Quand enfin je me laissais découvrir, pour me montrer toute sa joie, il se mettait sur le dos et se faisait pipi dessus! et quel pipi!; combien de fois j'ai dû le savonner.

Nous avons eu aussi chez nous un petit perroquet domestique qui venait d'Abyssinie: il rongeait des fèves et des pois chiches toute la journée ( les noix et les amandes c'était nous qui les mangions) et il était  antipathique parce qu'il ne savait rien faire d'autre et qu'il n'était pas beau du tout. Il avait la tête aussi grosse que tout le reste du corps et la couleur de son plumage était d'un gris qui tendait sur le jaune;

j'ai élevé aussi beaucoup d'oiseaux et aussi d'autres animaux: des faucons, des hiboux, des coucous, des pies, des corneilles, des chardonnerêts, des canaris, des pinsons, des alouettes, etc. J'ai même élevé une petitte couleuvre, une belette, des tortues et des hérissons.

Voici comment j'ai vu des hérissons faire la cueillète des pommes. Un soir d'automne- il faisait presque sombre, mais la lune brillait déjà, très claire- je suis allé avec un petit camarade à moi dans un champ couvert d'arbres fruitiers, particuliérement  des pommiers. Nou nous sommes caché dans un fourré, sans le vent. Et tout d'un coup voici que surviennent les hérissons, cinq,, deux gros et trois tout petits. En file indienne; ils se sont un peu promenés dans l'herbe, puis ils se sont mis au travail. En s'aidant de leurs petits museaux et de leurs petites pattes, ils faisaient rouler les pommes que le vent avait détachées des arbres, et ils les rassemblaient dans un petit emplacement dégagé, bien près les unes des autres. Mais il faut croire que les pommes tombées par terre ne suffisaient pas, le plus gros des hérissons, le museau levé, regarda autour de lui, choisit un arbre très penché et il y grimpa, suivi par sa femelle. Ils se posèrent sur une branche chargée et ils commencèrent à se balancer en mesure; Leurs mouvements se communiquèrent à la branche qui oscilla de plus enn plus par secousses brusques et un grand nombre d'autres pommes finirent par tomber.
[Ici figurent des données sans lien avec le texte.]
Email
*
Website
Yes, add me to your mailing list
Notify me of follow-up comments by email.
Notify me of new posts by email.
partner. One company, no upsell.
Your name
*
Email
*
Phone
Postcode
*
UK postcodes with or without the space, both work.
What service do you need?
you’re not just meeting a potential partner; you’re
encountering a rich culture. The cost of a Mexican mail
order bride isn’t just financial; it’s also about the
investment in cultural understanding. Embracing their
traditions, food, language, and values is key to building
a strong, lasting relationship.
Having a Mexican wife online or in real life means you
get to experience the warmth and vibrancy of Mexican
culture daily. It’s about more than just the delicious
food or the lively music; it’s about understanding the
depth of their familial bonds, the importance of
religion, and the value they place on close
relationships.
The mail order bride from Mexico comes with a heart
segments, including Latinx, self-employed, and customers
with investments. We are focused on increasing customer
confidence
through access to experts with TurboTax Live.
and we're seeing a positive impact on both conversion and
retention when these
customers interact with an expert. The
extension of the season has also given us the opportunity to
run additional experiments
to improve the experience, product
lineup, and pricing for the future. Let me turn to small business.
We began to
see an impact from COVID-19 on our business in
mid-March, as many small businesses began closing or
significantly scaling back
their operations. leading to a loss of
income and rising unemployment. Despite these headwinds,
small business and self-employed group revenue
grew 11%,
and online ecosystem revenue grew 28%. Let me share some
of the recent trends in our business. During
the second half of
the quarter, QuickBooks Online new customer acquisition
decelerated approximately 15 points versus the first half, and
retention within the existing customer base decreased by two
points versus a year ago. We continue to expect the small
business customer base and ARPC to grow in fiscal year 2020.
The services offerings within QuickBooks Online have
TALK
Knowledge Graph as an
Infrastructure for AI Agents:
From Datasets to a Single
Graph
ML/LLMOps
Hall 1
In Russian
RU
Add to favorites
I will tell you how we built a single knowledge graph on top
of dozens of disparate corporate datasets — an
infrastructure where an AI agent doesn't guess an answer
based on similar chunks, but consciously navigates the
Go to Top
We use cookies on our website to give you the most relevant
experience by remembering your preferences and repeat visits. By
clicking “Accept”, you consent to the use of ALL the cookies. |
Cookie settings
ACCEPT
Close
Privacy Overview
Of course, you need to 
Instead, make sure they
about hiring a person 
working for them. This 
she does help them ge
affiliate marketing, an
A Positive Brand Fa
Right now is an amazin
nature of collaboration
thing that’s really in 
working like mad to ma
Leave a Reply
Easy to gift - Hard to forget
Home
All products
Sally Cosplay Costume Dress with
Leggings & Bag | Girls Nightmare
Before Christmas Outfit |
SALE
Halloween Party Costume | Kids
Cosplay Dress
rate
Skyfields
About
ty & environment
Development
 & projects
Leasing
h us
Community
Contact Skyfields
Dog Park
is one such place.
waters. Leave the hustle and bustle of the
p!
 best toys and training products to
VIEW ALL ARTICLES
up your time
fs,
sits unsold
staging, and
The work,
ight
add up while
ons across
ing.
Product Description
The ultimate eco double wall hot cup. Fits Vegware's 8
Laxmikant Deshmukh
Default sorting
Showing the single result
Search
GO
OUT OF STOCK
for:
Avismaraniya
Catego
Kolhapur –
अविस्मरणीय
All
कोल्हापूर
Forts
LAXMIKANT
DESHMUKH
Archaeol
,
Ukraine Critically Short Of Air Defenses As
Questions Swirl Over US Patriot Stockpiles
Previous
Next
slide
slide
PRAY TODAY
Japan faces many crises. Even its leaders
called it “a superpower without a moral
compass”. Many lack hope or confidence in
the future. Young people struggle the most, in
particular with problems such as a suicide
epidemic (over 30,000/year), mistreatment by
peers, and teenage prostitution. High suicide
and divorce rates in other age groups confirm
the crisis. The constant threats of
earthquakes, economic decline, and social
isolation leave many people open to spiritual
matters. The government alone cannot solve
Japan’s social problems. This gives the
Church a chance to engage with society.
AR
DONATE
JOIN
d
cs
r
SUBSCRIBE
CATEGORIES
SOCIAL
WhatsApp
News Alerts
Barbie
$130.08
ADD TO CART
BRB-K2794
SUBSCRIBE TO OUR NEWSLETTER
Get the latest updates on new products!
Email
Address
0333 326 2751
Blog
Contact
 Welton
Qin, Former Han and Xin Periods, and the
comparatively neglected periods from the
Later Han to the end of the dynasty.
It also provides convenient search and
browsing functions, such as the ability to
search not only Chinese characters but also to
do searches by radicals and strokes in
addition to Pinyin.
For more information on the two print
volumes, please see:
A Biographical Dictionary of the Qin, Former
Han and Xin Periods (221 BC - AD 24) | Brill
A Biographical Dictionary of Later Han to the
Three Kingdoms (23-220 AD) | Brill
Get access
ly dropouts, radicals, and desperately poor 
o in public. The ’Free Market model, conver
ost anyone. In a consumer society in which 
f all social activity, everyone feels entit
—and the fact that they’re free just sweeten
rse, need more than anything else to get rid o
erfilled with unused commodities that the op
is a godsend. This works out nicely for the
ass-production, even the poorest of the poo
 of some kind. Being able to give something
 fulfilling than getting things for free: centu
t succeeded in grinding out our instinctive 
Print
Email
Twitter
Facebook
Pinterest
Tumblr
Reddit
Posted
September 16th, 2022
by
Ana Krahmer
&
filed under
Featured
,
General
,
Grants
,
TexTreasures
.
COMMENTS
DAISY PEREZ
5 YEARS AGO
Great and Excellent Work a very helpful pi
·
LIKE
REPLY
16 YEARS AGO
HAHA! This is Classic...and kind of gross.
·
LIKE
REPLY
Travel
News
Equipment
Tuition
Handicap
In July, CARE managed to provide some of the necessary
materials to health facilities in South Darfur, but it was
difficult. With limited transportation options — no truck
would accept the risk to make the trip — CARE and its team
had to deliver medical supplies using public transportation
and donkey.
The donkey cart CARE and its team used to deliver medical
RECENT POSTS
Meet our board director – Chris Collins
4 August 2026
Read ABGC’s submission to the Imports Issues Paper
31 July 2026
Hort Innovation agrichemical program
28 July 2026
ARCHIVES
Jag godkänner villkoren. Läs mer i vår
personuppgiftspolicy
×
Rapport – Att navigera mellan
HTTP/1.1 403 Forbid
 Après les avoir également transportées près des autres, tous les hérissons, grands et petits, se mirent en boule en sortant leurs piquants et s'étendirent sur les fruits qui s'embrochèrent sur les piquants. Certains n'avaient que peu de pommes prises (les petits hérissons) mais le père et la mère avaient réussi à embrocher sept ou huit pommes chacun. Alors tendis qu'ils s'en retournaient à leur gîte, nous sommes sortis de notre cachette, nous avons mis les hérissons dans un petit sac et nous les avons ramenés à la maison.

 Moi j'avai le père et les deux petits hérissons et je les ai gardés plusieurs mois en liberté dans la cour. Ils donnaient la chasse à toutes les petites bêtes, blattes, hannetons,etc, et ils mangeaient des fruits et des feuilles de salade. Ils aimaient beaucoup les feuilles fraîches et c'est ainsi que j'ai pu les aprivoiser un peu. Ils avaient une grande peur des chiens. Je m'amusais à amener dans la cour des couleuvres vivantes pour voir comment les hérissons les chassaient. Dès qu'un hérisson avait aperçu la couleuvre, il sautait lestement sur ses quatres petites pattes et chargeait avec beaucoup de courage. La couleuvre levait la tête, la langue dehors et sifflait; le hérisson poussait un petit cri, tenait la couleuvre avec ses pattes de devant, lui mordait la nuque et puis la dévorait morceau par morceau. Un jour ces hérissons disparurent: surement quelqu'un les avait pris pour les manger.

Nous pour Noël nous mangions  des têtes de chevreuil que notre mère avait ffait cuire au feu.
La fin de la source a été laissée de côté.